_Exercise instructions:_ Search the data for the word "Business" and copy every line that contains it.

_Records provided:_
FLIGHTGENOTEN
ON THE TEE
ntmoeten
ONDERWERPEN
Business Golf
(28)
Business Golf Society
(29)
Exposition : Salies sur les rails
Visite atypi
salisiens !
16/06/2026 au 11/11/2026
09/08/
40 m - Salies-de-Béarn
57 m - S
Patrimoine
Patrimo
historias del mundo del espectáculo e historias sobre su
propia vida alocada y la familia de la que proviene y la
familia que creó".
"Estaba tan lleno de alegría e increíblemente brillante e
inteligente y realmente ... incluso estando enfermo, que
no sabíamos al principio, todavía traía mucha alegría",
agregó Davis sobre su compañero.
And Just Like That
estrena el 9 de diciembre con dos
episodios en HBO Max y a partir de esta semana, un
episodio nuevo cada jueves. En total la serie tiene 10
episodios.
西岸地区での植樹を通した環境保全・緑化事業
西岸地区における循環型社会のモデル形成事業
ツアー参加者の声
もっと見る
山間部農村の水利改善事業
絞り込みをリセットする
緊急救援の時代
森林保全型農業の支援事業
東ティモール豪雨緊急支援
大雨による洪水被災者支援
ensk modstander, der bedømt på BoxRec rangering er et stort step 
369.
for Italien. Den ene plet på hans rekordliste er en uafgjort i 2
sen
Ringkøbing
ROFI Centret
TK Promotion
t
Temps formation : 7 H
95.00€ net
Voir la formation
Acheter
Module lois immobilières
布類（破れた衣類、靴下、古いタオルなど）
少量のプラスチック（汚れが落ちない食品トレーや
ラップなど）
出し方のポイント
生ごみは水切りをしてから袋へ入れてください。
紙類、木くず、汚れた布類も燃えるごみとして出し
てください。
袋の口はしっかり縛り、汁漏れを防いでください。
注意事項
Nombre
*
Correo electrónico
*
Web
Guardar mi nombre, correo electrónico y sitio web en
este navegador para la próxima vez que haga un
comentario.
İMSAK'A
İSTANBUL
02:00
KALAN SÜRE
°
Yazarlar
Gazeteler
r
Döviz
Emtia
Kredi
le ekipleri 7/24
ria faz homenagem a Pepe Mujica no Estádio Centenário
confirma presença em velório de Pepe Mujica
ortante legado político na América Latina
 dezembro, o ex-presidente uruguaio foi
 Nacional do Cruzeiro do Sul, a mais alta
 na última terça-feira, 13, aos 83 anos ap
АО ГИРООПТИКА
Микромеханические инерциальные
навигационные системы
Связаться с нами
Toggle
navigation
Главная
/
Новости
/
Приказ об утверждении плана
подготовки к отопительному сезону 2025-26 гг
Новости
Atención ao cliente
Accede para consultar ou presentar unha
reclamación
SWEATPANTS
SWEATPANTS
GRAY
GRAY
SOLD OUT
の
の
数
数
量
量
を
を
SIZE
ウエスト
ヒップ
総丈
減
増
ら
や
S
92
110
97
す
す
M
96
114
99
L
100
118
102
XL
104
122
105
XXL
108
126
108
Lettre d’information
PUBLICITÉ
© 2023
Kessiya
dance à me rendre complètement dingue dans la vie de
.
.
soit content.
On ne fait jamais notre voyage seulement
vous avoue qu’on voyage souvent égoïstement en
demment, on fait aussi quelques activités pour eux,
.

_Result of the task:_
Business Golf
Business Golf Society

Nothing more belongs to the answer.